*Exercise aim*
Set down the data below without change, skipping the pictures it holds.
>>
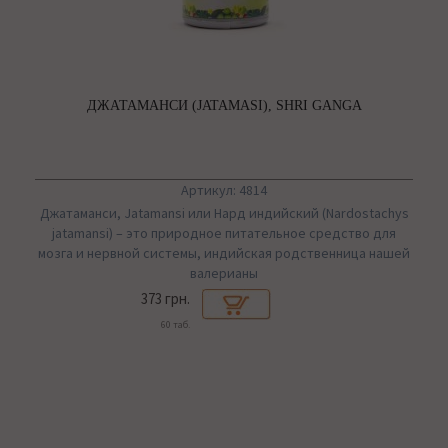
ДЖАТАМАНСИ (JATAMASI), SHRI GANGA
Артикул: 4814
Джатаманси, Jatamansi или Нард индийский (Nаrdostachys
jatamansi) – это природное питательное средство для
мозга и нервной системы, индийская родственница нашей
валерианы
373 грн.
60 таб.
<<
*Completed exercise*
ДЖАТАМАНСИ (JATAMASI), SHRI GANGA
Артикул: 4814
Джатаманси, Jatamansi или Нард индийский (Nаrdostachys
jatamansi) – это природное питательное средство для
мозга и нервной системы, индийская родственница нашей
валерианы
373 грн.
60 таб.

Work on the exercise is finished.